Yugo NAGATA <nagata@sraoss.co.jp> writes:
>> The attached patch tries to add comments explaining it on the functions.

> I forward it to the hackers list because the patch is to fix comments.

What do you think of the attached wording?

I don't think the pipeline angle is of concern to anyone who might be
reading these comments with the aim of understanding what guarantees
they have.  Perhaps there should be more about that in the user-facing
docs, though.

            regards, tom lane

diff --git a/src/backend/access/transam/xact.c b/src/backend/access/transam/xact.c
index 883d6c0f70..8086b857b9 100644
--- a/src/backend/access/transam/xact.c
+++ b/src/backend/access/transam/xact.c
@@ -3448,6 +3448,10 @@ AbortCurrentTransaction(void)
  *    a transaction block, typically because they have non-rollback-able
  *    side effects or do internal commits.
  *
+ *    If this routine completes successfully, then the calling statement is
+ *    guaranteed that if it completes without error, its results will be
+ *    committed immediately.
+ *
  *    If we have already started a transaction block, issue an error; also issue
  *    an error if we appear to be running inside a user-defined function (which
  *    could issue more commands and possibly cause a failure after the statement
@@ -3573,6 +3577,10 @@ CheckTransactionBlock(bool isTopLevel, bool throwError, const char *stmtType)
  *    a transaction block than when running as single commands.  ANALYZE is
  *    currently the only example.
  *
+ *    If this routine returns "false", then the calling statement is
+ *    guaranteed that if it completes without error, its results will be
+ *    committed immediately.
+ *
  *    isTopLevel: passed down from ProcessUtility to determine whether we are
  *    inside a function.
  */

On Sun, 06 Nov 2022 12:54:17 -0500
Tom Lane <tgl@sss.pgh.pa.us> wrote:

> Yugo NAGATA <nagata@sraoss.co.jp> writes:
> >> The attached patch tries to add comments explaining it on the functions.
> 
> > I forward it to the hackers list because the patch is to fix comments.
> 
> What do you think of the attached wording?

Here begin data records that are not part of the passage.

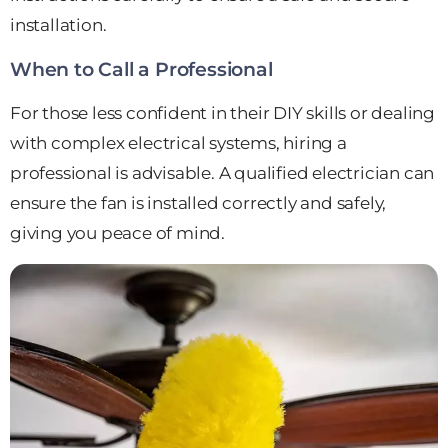
installation.
When to Call a Professional
For those less confident in their DIY skills or dealing
with complex electrical systems, hiring a
professional is advisable. A qualified electrician can
ensure the fan is installed correctly and safely,
giving you peace of mind.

It looks good to me. That describes the expected behaviour exactly.

> I don't think the pipeline angle is of concern to anyone who might be
> reading these comments with the aim of understanding what guarantees
> they have.  Perhaps there should be more about that in the user-facing
> docs, though.

I agree with that we don't need to mention pipelining in these comments,
and that we need more in the documentation. I attached a doc patch to add
a mention of commands that do internal commit to the pipelining section.
Also, this adds a reference for the pipelining protocol to the libpq doc.

Regards,
Yugo Nagata

-- 
Yugo NAGATA <nagata@sraoss.co.jp>

Yugo NAGATA <nagata@sraoss.co.jp> writes:
> Tom Lane <tgl@sss.pgh.pa.us> wrote:
>> What do you think of the attached wording?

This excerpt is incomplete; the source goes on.